Translational Psychiatry December 3, 2023 Laith Alexander, Peter C. T. Hawkins, Jennifer W. Evans et al. 26 citations

Ketamine's antidepressant effects involve changes in brain connectivity that depend on which part of the anterior cingulate cortex (ACC) is examined. In a double-blind, placebo-controlled crossover trial, patients with treatment-resistant depression and healthy volunteers received intravenous ketamine or placebo. Two days later, resting-state functional connectivity between ACC subregions and other brain areas differed between groups. Changes in perigenual ACC connectivity to the insula correlated with improved depression scores. Subgenual ACC connectivity was most altered by ketamine compared to placebo, and changes in its connectivity to other ACC subregions and the ventral striatum correlated with reduced anhedonia. Accurate ACC segmentation is needed to understand ketamine's effects.
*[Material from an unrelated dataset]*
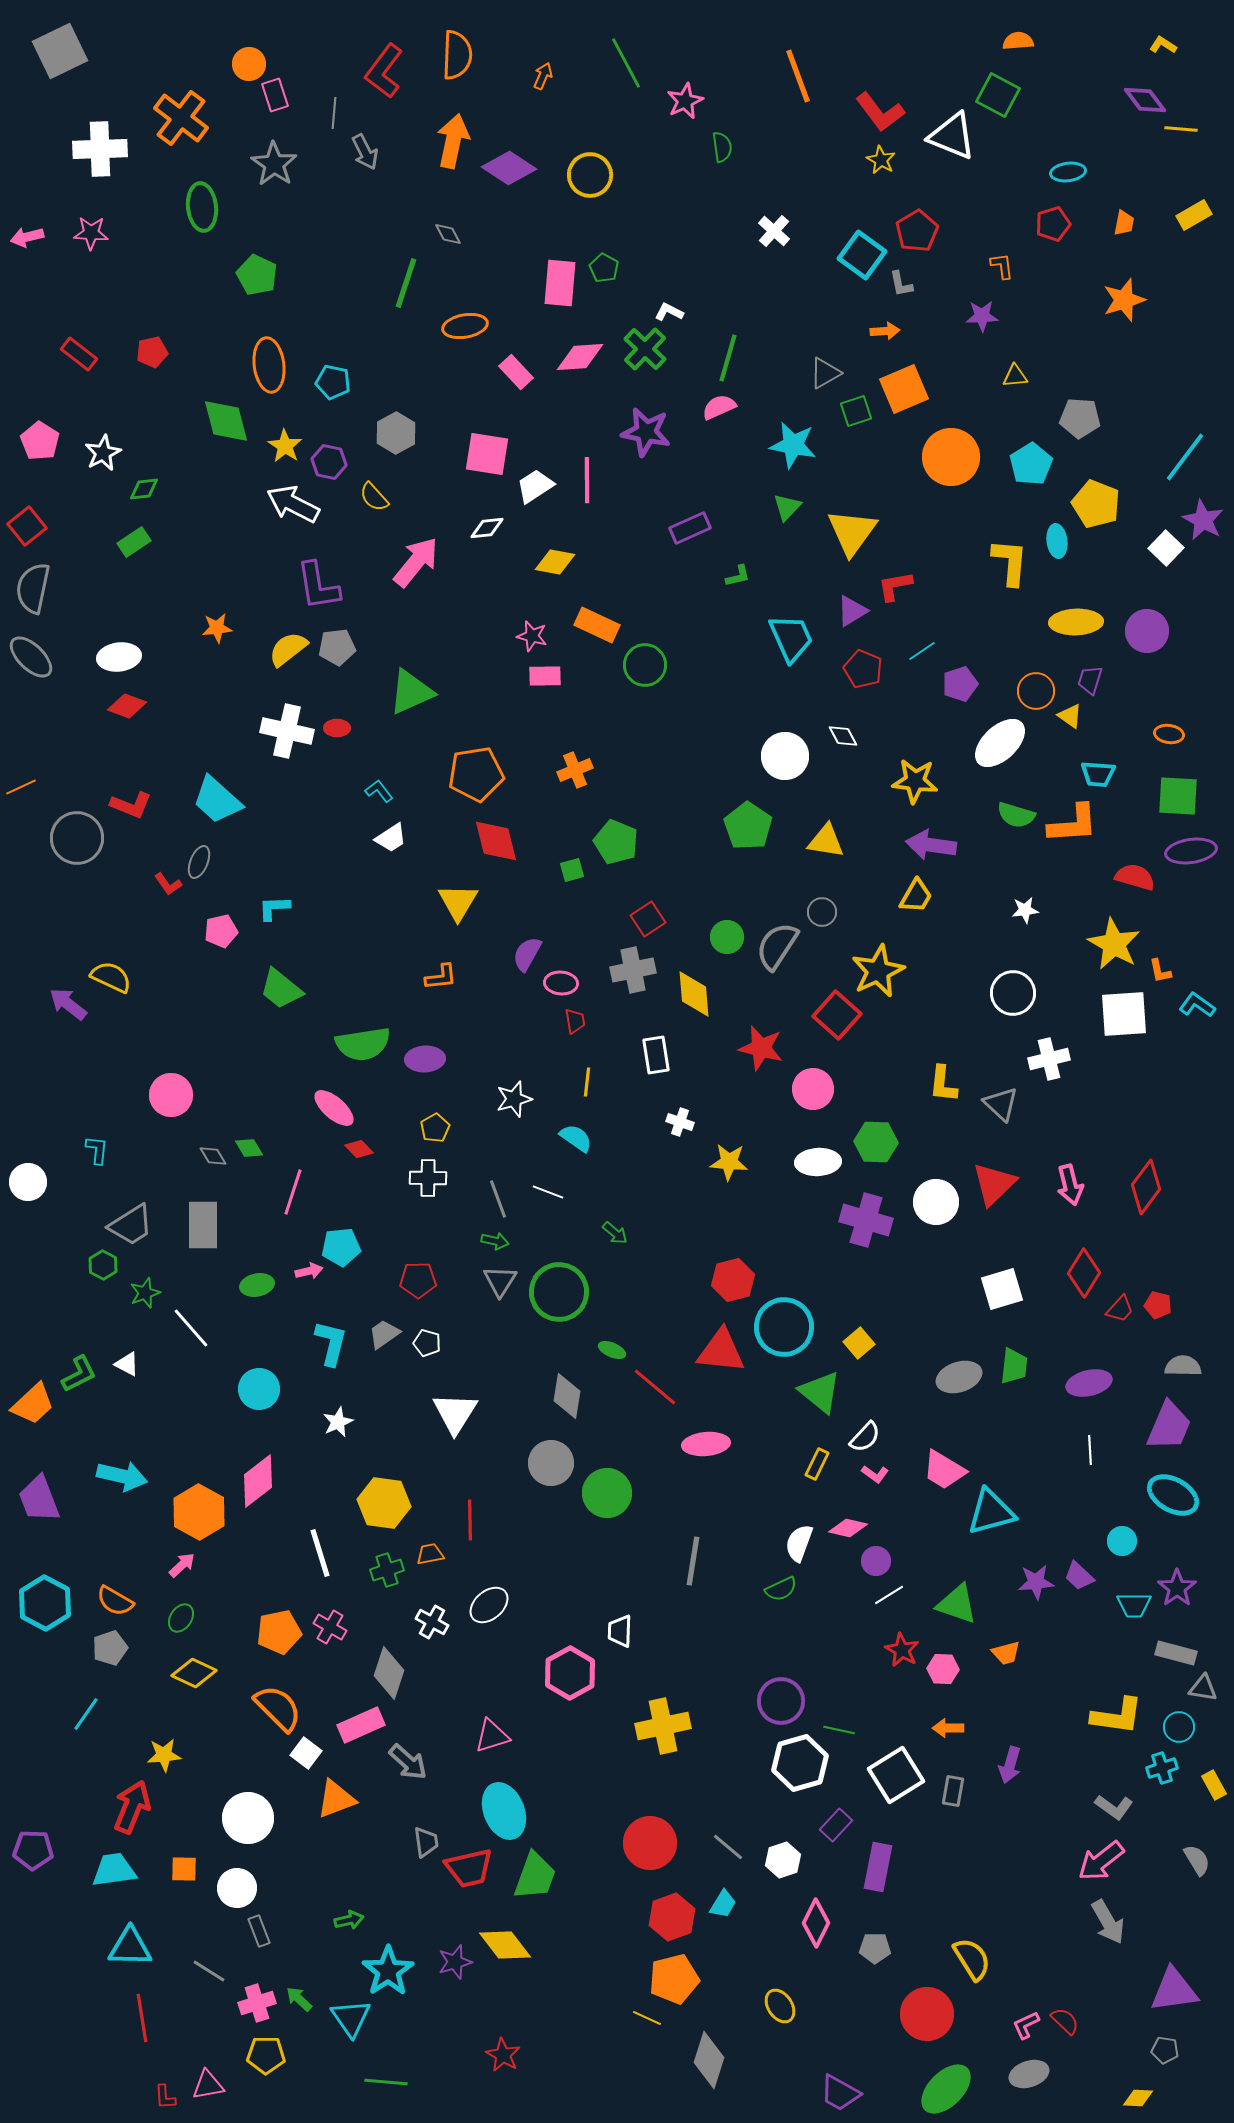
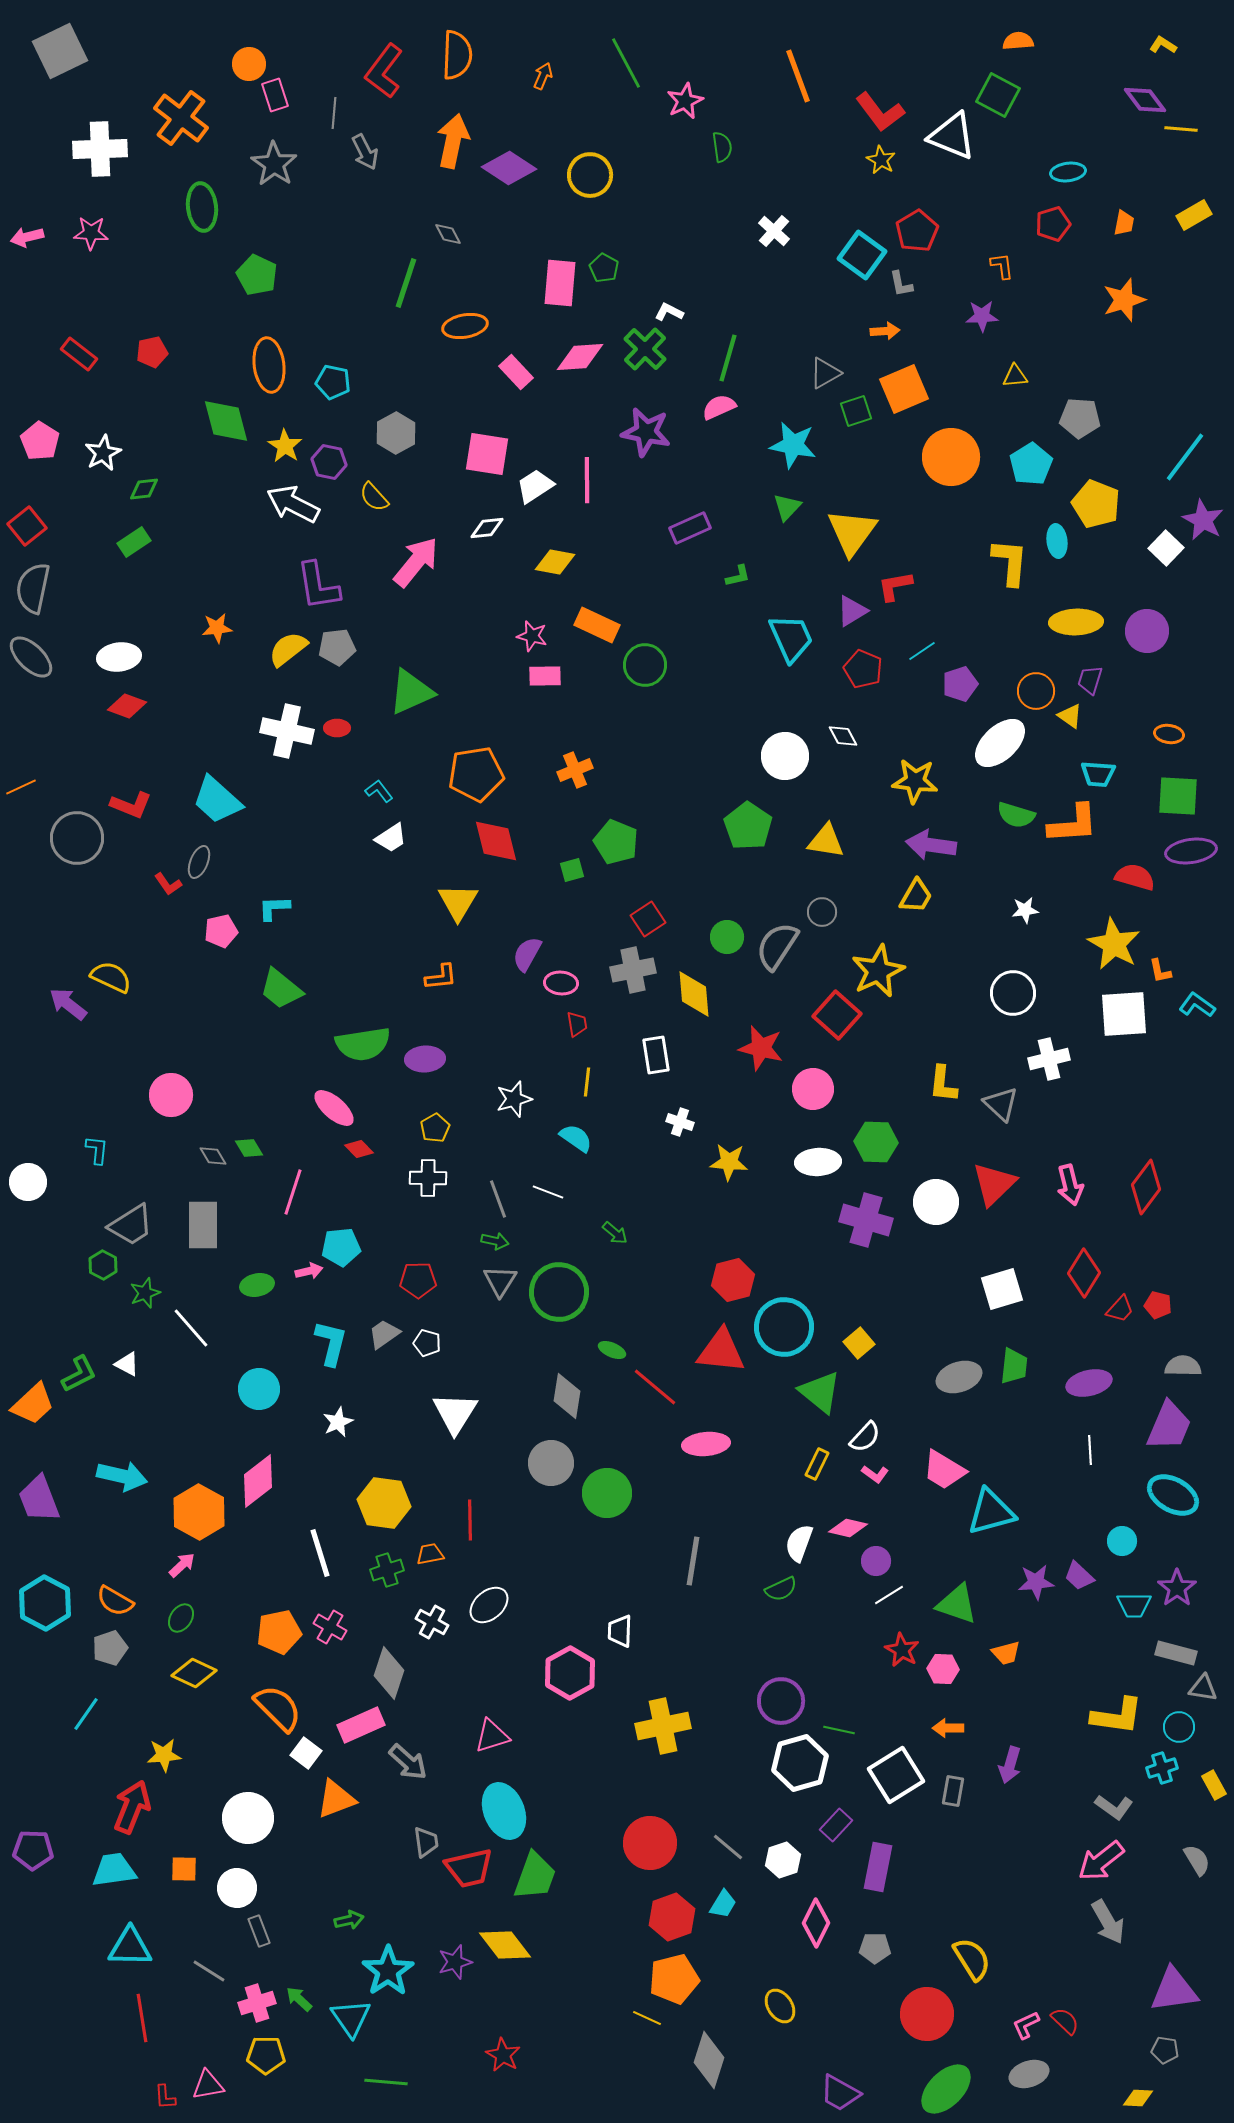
red trapezoid at (575, 1021): moved 2 px right, 3 px down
Review: The use of functional magnetic resonance imaging (fMRI) in clinical trials and experimental research studies for depression

Frontiers in Neuroimaging June 27, 2023 Vasileia Kotoula, Jennifer W. Evans, Claire Punturieri et al. 26 citations

Functional magnetic resonance imaging (fMRI) can identify brain areas linked to depression symptoms and potential treatment targets. A review of fMRI studies on selective serotonin reuptake inhibitors (SSRIs) and ketamine found that both conventional and fast-acting antidepressants normalize amygdala hyperactivity in response to negative emotional stimuli, suggesting a common pathway for antidepressant action. Ketamine's rapid effects on brain activity and connectivity also trend toward normalizing depression-related abnormalities. While fMRI shows promise for identifying treatment targets, improved methodology and study design are needed before its findings can be used as primary clinical trial outcomes.